**Supplied records**
□ □ □ □

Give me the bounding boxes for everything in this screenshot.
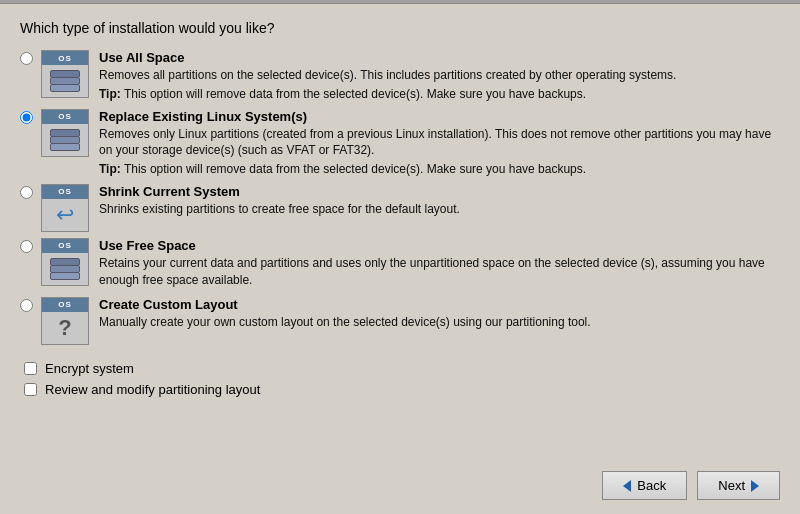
option-desc-create-custom: Manually create your own custom layout o… <box>99 314 780 331</box>
option-use-all-space: OS Use All Space Removes all partitions … <box>20 50 780 103</box>
back-label: Back <box>637 478 666 493</box>
icon-replace-existing: OS <box>41 109 89 157</box>
back-arrow-icon <box>623 480 631 492</box>
checkbox-review[interactable] <box>24 383 37 396</box>
radio-replace-existing[interactable] <box>20 111 33 124</box>
option-use-free-space: OS Use Free Space Retains your current d… <box>20 238 780 291</box>
checkboxes-section: Encrypt system Review and modify partiti… <box>24 361 780 397</box>
option-title-use-all-space: Use All Space <box>99 50 780 65</box>
option-title-use-free-space: Use Free Space <box>99 238 780 253</box>
option-title-create-custom: Create Custom Layout <box>99 297 780 312</box>
checkbox-encrypt-row: Encrypt system <box>24 361 780 376</box>
option-replace-existing: OS Replace Existing Linux System(s) Remo… <box>20 109 780 178</box>
next-label: Next <box>718 478 745 493</box>
option-desc-replace-existing: Removes only Linux partitions (created f… <box>99 126 780 160</box>
radio-create-custom[interactable] <box>20 299 33 312</box>
question-mark-icon: ? <box>58 315 71 341</box>
option-content-shrink-current: Shrink Current System Shrinks existing p… <box>99 184 780 220</box>
option-desc-use-all-space: Removes all partitions on the selected d… <box>99 67 780 84</box>
option-content-use-all-space: Use All Space Removes all partitions on … <box>99 50 780 103</box>
option-desc-use-free-space: Retains your current data and partitions… <box>99 255 780 289</box>
option-title-shrink-current: Shrink Current System <box>99 184 780 199</box>
icon-create-custom: OS ? <box>41 297 89 345</box>
option-shrink-current: OS ↩ Shrink Current System Shrinks exist… <box>20 184 780 232</box>
checkbox-review-label: Review and modify partitioning layout <box>45 382 260 397</box>
option-desc-shrink-current: Shrinks existing partitions to create fr… <box>99 201 780 218</box>
option-content-replace-existing: Replace Existing Linux System(s) Removes… <box>99 109 780 178</box>
page-question: Which type of installation would you lik… <box>20 20 780 36</box>
next-arrow-icon <box>751 480 759 492</box>
icon-shrink-current: OS ↩ <box>41 184 89 232</box>
option-content-create-custom: Create Custom Layout Manually create you… <box>99 297 780 333</box>
radio-use-all-space[interactable] <box>20 52 33 65</box>
radio-shrink-current[interactable] <box>20 186 33 199</box>
option-tip-use-all-space: Tip: This option will remove data from t… <box>99 86 780 103</box>
option-title-replace-existing: Replace Existing Linux System(s) <box>99 109 780 124</box>
checkbox-review-row: Review and modify partitioning layout <box>24 382 780 397</box>
option-tip-replace-existing: Tip: This option will remove data from t… <box>99 161 780 178</box>
option-create-custom: OS ? Create Custom Layout Manually creat… <box>20 297 780 345</box>
checkbox-encrypt-label: Encrypt system <box>45 361 134 376</box>
next-button[interactable]: Next <box>697 471 780 500</box>
radio-use-free-space[interactable] <box>20 240 33 253</box>
footer-buttons: Back Next <box>602 471 780 500</box>
icon-use-all-space: OS <box>41 50 89 98</box>
checkbox-encrypt[interactable] <box>24 362 37 375</box>
shrink-arrow-icon: ↩ <box>56 202 74 228</box>
icon-use-free-space: OS <box>41 238 89 286</box>
option-content-use-free-space: Use Free Space Retains your current data… <box>99 238 780 291</box>
back-button[interactable]: Back <box>602 471 687 500</box>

□ □ □ □

**Problem requirements**
Leave the pictures out and write out every entry exactly as given.

**Answer**
Give me the bounding boxes for everything in this screenshot.
option-desc-create-custom: Manually create your own custom layout o… <box>99 314 780 331</box>
option-use-all-space: OS Use All Space Removes all partitions … <box>20 50 780 103</box>
back-label: Back <box>637 478 666 493</box>
icon-replace-existing: OS <box>41 109 89 157</box>
back-arrow-icon <box>623 480 631 492</box>
checkbox-review[interactable] <box>24 383 37 396</box>
radio-replace-existing[interactable] <box>20 111 33 124</box>
option-use-free-space: OS Use Free Space Retains your current d… <box>20 238 780 291</box>
checkboxes-section: Encrypt system Review and modify partiti… <box>24 361 780 397</box>
option-title-use-all-space: Use All Space <box>99 50 780 65</box>
option-title-use-free-space: Use Free Space <box>99 238 780 253</box>
option-title-create-custom: Create Custom Layout <box>99 297 780 312</box>
checkbox-encrypt-row: Encrypt system <box>24 361 780 376</box>
option-replace-existing: OS Replace Existing Linux System(s) Remo… <box>20 109 780 178</box>
next-label: Next <box>718 478 745 493</box>
option-desc-replace-existing: Removes only Linux partitions (created f… <box>99 126 780 160</box>
radio-create-custom[interactable] <box>20 299 33 312</box>
question-mark-icon: ? <box>58 315 71 341</box>
option-content-shrink-current: Shrink Current System Shrinks existing p… <box>99 184 780 220</box>
option-desc-use-all-space: Removes all partitions on the selected d… <box>99 67 780 84</box>
option-content-use-all-space: Use All Space Removes all partitions on … <box>99 50 780 103</box>
option-desc-use-free-space: Retains your current data and partitions… <box>99 255 780 289</box>
option-title-shrink-current: Shrink Current System <box>99 184 780 199</box>
icon-create-custom: OS ? <box>41 297 89 345</box>
option-shrink-current: OS ↩ Shrink Current System Shrinks exist… <box>20 184 780 232</box>
checkbox-review-label: Review and modify partitioning layout <box>45 382 260 397</box>
option-desc-shrink-current: Shrinks existing partitions to create fr… <box>99 201 780 218</box>
option-content-replace-existing: Replace Existing Linux System(s) Removes… <box>99 109 780 178</box>
page-question: Which type of installation would you lik… <box>20 20 780 36</box>
next-arrow-icon <box>751 480 759 492</box>
icon-shrink-current: OS ↩ <box>41 184 89 232</box>
option-content-create-custom: Create Custom Layout Manually create you… <box>99 297 780 333</box>
radio-use-all-space[interactable] <box>20 52 33 65</box>
radio-shrink-current[interactable] <box>20 186 33 199</box>
option-tip-use-all-space: Tip: This option will remove data from t… <box>99 86 780 103</box>
option-title-replace-existing: Replace Existing Linux System(s) <box>99 109 780 124</box>
checkbox-review-row: Review and modify partitioning layout <box>24 382 780 397</box>
option-tip-replace-existing: Tip: This option will remove data from t… <box>99 161 780 178</box>
option-create-custom: OS ? Create Custom Layout Manually creat… <box>20 297 780 345</box>
checkbox-encrypt-label: Encrypt system <box>45 361 134 376</box>
next-button[interactable]: Next <box>697 471 780 500</box>
radio-use-free-space[interactable] <box>20 240 33 253</box>
footer-buttons: Back Next <box>602 471 780 500</box>
icon-use-all-space: OS <box>41 50 89 98</box>
checkbox-encrypt[interactable] <box>24 362 37 375</box>
shrink-arrow-icon: ↩ <box>56 202 74 228</box>
icon-use-free-space: OS <box>41 238 89 286</box>
option-content-use-free-space: Use Free Space Retains your current data… <box>99 238 780 291</box>
back-button[interactable]: Back <box>602 471 687 500</box>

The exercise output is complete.